Chicken Breasts with Vegetables and Chickpeas
Nutritional values
(Percentage of daily recommendation)
Calorie | 555 cal. | (26 %) | ||
Protein | 62 g | (63 %) | ||
Fat | 17 g | (15 %) | ||
Carbohydrates | 33 g | (22 %) | ||
Sugar added | 0 g | (0 %) | ||
Roughage | 23.9 g | (80 %) |
Vitamin A | 3.9 mg | (488 %) | ||
Vitamin D | 0 μg | (0 %) | ||
Vitamin E | 6.3 mg | (53 %) | ||
Vitamin K | 248.1 μg | (414 %) | ||
Vitamin B₁ | 0.7 mg | (70 %) | ||
Vitamin B₂ | 0.9 mg | (82 %) | ||
Niacin | 38.1 mg | (318 %) | ||
Vitamin B₆ | 2 mg | (143 %) | ||
Folate | 123 μg | (41 %) | ||
Pantothenic acid | 5.6 mg | (93 %) | ||
Biotin | 10.4 μg | (23 %) | ||
Vitamin B₁₂ | 0.8 μg | (27 %) | ||
Vitamin C | 99 mg | (104 %) | ||
Potassium | 3,419 mg | (85 %) | ||
Calcium | 688 mg | (69 %) | ||
Magnesium | 194 mg | (65 %) | ||
Iron | 5.6 mg | (37 %) | ||
Iodine | 13 μg | (7 %) | ||
Zinc | 3.8 mg | (48 %) | ||
Saturated fatty acids | 2.8 g | |||
Uric acid | 997 mg | |||
Cholesterol | 124 mg | |||
Complete sugar | 22 g |
Ingredients
- Ingredients
- 4 Chicken breasts
- 1 lemon (zest)
- 2 garlic cloves
- 2 Tbsps olive oil
- 4 sprigs parsley
- 2 sprigs cilantro
- juice of lemons
- ½ tsp cayenne pepper
- ½ tsp ground paprika (sweet)
- salt
- 2 Tbsps water
- 6 ripe Tomatoes
- 3 garlic cloves
- 1 can cooked chickpeas
- 1 large onion
- 1 tsp dried oregano
- 4 Celery
- 50 milliliters Vegetable broth
- olive oil (extra-virgin)
- salt
- freshly ground peppers
Preparation steps
Rinse chicken breasts and pat dry. Peel and finely chop garlic. Rinse parsley and cilantro and finely chop leaves. In a bowl, mix together oil, spices, garlic, lemon zest, lemon juice, parsley and cilantro. Season with salt and add water. Coat chicken breasts with mixture and marinate overnight.

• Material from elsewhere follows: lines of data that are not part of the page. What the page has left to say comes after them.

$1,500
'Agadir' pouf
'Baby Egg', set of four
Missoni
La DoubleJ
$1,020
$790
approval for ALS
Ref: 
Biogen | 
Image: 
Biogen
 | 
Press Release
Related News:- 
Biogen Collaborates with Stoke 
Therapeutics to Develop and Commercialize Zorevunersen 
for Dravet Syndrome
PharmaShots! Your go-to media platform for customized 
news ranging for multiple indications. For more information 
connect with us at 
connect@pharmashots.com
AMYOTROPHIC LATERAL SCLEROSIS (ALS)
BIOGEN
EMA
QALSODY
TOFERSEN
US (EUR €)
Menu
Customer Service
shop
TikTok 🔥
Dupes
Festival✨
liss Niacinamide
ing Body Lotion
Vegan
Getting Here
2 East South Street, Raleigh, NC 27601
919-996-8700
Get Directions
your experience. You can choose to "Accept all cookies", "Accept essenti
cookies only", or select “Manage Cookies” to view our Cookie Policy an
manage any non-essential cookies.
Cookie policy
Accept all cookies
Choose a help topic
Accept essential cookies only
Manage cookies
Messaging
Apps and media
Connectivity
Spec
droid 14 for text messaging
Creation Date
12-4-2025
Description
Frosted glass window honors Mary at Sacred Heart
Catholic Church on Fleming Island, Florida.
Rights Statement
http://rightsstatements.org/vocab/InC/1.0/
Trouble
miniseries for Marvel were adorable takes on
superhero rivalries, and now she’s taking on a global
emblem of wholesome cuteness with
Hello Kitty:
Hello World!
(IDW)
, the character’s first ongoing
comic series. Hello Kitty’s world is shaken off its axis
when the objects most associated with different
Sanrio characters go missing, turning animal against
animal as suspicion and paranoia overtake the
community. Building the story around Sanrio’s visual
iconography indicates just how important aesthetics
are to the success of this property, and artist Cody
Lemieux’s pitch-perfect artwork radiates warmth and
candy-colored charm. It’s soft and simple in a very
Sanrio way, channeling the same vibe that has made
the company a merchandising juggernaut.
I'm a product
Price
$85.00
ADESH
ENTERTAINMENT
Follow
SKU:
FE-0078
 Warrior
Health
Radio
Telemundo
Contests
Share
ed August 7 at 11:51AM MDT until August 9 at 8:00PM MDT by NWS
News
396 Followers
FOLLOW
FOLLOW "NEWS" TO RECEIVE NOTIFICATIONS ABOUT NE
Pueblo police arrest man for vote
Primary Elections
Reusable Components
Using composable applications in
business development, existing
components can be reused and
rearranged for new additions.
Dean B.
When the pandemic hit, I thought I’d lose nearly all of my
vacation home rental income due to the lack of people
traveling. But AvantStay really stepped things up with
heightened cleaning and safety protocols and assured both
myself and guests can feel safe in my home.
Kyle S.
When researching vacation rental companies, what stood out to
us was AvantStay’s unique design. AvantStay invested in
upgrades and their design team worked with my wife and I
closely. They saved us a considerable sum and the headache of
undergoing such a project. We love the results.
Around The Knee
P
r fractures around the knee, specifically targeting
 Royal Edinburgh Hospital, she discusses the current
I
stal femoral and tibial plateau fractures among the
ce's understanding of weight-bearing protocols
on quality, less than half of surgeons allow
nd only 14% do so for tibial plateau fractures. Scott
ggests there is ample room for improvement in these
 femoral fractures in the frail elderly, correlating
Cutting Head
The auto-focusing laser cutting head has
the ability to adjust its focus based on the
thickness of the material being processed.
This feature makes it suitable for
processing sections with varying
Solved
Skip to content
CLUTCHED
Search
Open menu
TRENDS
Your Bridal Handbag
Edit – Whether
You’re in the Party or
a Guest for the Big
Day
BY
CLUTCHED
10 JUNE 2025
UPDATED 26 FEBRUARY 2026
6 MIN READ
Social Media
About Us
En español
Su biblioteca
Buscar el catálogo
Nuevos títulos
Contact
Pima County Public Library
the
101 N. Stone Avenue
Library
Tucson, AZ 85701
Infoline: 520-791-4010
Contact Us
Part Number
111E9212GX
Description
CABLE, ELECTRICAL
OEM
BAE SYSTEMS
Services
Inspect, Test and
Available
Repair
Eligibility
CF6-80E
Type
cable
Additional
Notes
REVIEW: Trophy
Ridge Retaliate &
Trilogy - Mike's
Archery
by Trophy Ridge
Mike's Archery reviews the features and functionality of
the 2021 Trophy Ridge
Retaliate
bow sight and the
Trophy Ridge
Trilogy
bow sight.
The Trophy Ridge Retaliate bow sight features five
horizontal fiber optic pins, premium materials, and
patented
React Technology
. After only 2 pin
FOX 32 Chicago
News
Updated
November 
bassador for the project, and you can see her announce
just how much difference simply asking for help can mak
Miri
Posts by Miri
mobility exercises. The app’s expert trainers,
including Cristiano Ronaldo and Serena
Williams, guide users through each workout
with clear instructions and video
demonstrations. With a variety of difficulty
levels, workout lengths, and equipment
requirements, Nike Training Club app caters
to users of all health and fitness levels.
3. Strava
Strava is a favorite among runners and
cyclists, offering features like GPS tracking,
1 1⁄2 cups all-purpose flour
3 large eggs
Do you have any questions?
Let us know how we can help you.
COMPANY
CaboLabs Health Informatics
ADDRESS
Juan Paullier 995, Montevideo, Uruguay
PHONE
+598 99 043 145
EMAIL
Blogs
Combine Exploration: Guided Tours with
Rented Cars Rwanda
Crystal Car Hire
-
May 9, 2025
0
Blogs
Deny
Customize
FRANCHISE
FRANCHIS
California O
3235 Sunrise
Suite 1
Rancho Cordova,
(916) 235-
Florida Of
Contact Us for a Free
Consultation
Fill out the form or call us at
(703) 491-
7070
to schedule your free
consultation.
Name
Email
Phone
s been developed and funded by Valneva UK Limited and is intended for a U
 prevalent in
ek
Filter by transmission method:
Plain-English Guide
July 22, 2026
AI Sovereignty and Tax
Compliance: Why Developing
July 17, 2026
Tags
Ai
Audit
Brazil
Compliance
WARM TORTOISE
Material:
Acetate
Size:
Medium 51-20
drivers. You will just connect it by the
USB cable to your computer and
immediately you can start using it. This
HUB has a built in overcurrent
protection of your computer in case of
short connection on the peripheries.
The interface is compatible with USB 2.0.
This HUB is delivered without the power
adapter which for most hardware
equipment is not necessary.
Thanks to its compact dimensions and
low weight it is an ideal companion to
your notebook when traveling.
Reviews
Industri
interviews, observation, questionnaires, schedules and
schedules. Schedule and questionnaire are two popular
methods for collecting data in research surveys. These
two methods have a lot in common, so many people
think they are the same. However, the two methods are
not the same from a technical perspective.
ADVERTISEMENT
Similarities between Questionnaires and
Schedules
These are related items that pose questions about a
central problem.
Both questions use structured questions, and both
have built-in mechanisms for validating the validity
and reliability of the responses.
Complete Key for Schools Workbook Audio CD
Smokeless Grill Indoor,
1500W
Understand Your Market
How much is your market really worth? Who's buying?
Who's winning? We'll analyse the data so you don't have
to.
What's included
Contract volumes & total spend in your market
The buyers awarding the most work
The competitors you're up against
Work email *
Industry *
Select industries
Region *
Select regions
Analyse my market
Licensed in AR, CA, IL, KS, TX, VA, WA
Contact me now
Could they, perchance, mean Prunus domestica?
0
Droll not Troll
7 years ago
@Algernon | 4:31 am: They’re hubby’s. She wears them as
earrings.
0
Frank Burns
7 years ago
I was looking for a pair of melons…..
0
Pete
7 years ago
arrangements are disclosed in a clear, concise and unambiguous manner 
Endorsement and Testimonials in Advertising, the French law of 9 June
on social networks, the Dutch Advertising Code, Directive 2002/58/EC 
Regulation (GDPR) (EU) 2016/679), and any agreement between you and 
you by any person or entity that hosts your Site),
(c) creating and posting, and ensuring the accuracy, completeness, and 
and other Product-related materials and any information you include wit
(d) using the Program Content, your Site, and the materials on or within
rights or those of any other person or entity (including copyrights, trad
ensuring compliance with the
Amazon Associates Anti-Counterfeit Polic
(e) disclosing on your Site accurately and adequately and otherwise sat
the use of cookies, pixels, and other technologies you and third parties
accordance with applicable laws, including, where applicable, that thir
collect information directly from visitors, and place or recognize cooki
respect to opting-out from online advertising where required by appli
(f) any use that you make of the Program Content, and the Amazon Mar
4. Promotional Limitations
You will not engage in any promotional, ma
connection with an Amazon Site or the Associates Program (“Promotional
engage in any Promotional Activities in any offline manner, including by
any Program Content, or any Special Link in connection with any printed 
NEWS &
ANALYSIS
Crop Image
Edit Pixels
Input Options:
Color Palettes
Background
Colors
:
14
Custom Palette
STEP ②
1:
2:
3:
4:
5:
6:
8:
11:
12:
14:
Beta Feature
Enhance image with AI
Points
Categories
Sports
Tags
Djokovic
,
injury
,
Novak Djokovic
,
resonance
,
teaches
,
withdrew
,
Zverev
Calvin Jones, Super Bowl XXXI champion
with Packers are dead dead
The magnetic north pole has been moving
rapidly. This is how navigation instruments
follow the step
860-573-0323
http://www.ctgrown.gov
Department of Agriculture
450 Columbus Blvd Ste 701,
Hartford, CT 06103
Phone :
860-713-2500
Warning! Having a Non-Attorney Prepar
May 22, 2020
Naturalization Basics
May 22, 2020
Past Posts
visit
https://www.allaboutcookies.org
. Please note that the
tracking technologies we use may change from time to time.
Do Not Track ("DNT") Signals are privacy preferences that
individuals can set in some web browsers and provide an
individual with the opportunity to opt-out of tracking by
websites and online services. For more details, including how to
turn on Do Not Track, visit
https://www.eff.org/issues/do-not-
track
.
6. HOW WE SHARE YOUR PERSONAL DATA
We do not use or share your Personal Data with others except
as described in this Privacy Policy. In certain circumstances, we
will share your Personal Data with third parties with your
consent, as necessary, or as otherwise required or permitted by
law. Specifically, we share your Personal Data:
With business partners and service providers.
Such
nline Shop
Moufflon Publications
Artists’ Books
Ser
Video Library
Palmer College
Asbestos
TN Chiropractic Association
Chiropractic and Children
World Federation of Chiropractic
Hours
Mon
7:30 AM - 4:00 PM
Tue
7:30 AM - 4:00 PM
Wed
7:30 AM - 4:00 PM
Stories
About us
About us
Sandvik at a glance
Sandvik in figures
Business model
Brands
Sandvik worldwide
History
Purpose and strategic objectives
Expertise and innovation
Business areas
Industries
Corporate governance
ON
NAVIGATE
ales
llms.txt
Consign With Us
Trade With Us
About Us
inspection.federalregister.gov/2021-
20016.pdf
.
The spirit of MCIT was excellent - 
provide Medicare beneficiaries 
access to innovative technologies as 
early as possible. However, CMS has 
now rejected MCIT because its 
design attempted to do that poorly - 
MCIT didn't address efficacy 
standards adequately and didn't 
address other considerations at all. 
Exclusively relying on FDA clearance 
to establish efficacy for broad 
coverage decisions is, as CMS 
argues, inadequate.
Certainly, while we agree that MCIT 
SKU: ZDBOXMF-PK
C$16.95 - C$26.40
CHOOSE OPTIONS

Rinse tomatoes and blanch briefly in boiling water. Remove skins from tomatoes and cut into pieces. Peel and dice onion. Peel and finely chop garlic. Drain chickpeas. Rinse and thinly slice celery. Heat oil in a pan. Add onion and sauté briefly. Add celery and sauté briefly. Add tomatoes and bring to a boil. Add garlic and season with salt and pepper. Cover and simmer over low heat, 6-8 minutes. Add vegetable stock and chickpeas and simmer 5 minutes more. Season with oregano and remove from heat.
Remove chicken breasts from marinade and drain. Fry chicken breasts in hot oil. Serve chickpeas and vegetables with chicken breasts. Serve flatbread on the side, if desired.